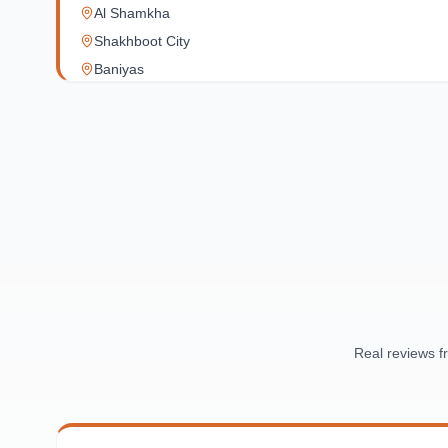
Al Shamkha
Shakhboot City
Baniyas
Al Reef Village
Yas Island
Al Jubail Island
Saadiyat Island
Al Reem Island
Al Raha Beach
Masdar City
Al Maqta
Sas Al Nakhl
Al Rawdah
Real reviews 
Al Mushrif
Al Manhal
Al Bateen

────

## PROBLEM
Having found the line with "Al Reem Island" in the listing above, transcribe it and every line after it to the end, exactly, with no additions.

## EXERCISE RESPONSE
Al Reem Island
Al Raha Beach
Masdar City
Al Maqta
Sas Al Nakhl
Al Rawdah
Real reviews 
Al Mushrif
Al Manhal
Al Bateen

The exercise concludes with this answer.